(Input data begins)
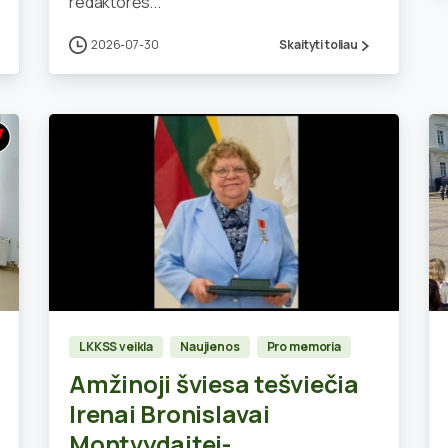
redaktorės...
2026-07-30
Skaityti toliau
0
LKKSS veikla
Naujienos
Pro memoria
Amžinoji šviesa tešviečia
Irenai Bronislavai
Montvydaitei-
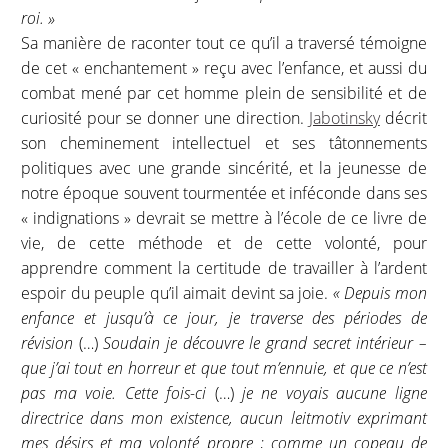
roi. »
Sa manière de raconter tout ce qu’il a traversé témoigne
de cet « enchantement » reçu avec l’enfance, et aussi du
combat mené par cet homme plein de sensibilité et de
curiosité pour se donner une direction.
Jabotinsky
décrit
son cheminement intellectuel et ses tâtonnements
politiques avec une grande sincérité, et la jeunesse de
notre époque souvent tourmentée et inféconde dans ses
« indignations » devrait se mettre à l’école de ce livre de
vie, de cette méthode et de cette volonté, pour
apprendre comment la certitude de travailler à l’ardent
espoir du peuple qu’il aimait devint sa joie.
« Depuis mon
enfance et jusqu’à ce jour, je traverse des périodes de
révision
(…)
Soudain je découvre le grand secret intérieur –
que j’ai tout en horreur et que tout m’ennuie, et que ce n’est
pas ma voie. Cette fois-ci
(…)
je ne voyais aucune ligne
directrice dans mon existence, aucun leitmotiv exprimant
mes désirs et ma volonté propre ; comme un copeau de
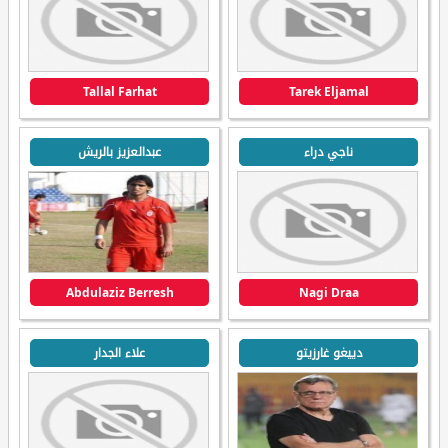
Tallal Farhat
Tarek Eljamal
ناجي دراء
عبدالعزيز بالريش
Abdulaziz Berresh
Nagi Draa
دييغو غارزيتو
علاء الجدار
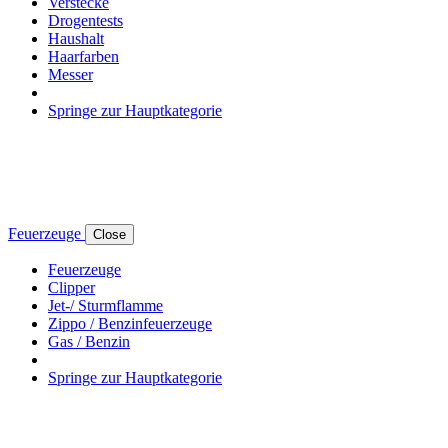
Verstecke
Drogentests
Haushalt
Haarfarben
Messer
Springe zur Hauptkategorie
Feuerzeuge
Close
Feuerzeuge
Clipper
Jet-/ Sturmflamme
Zippo / Benzinfeuerzeuge
Gas / Benzin
Springe zur Hauptkategorie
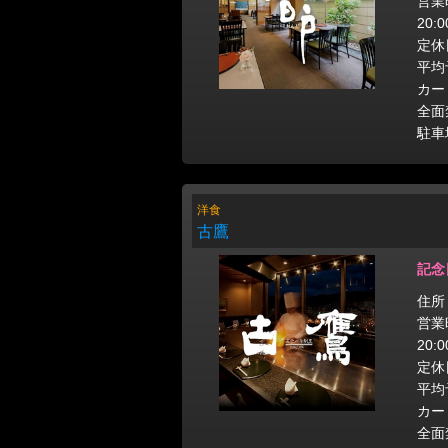
営業時
20:
定休
平均
カー
全面
駐車
洋食
古鷹
記念
住所
営業時
20:
定休
平均
カー
全面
(Input data ends)
Exercise instructions:
Within the data above, find the lines that contain the word "pour" and copy each of them.

Task response:
curiosité pour se donner une direction.
vie, de cette méthode et de cette volonté, pour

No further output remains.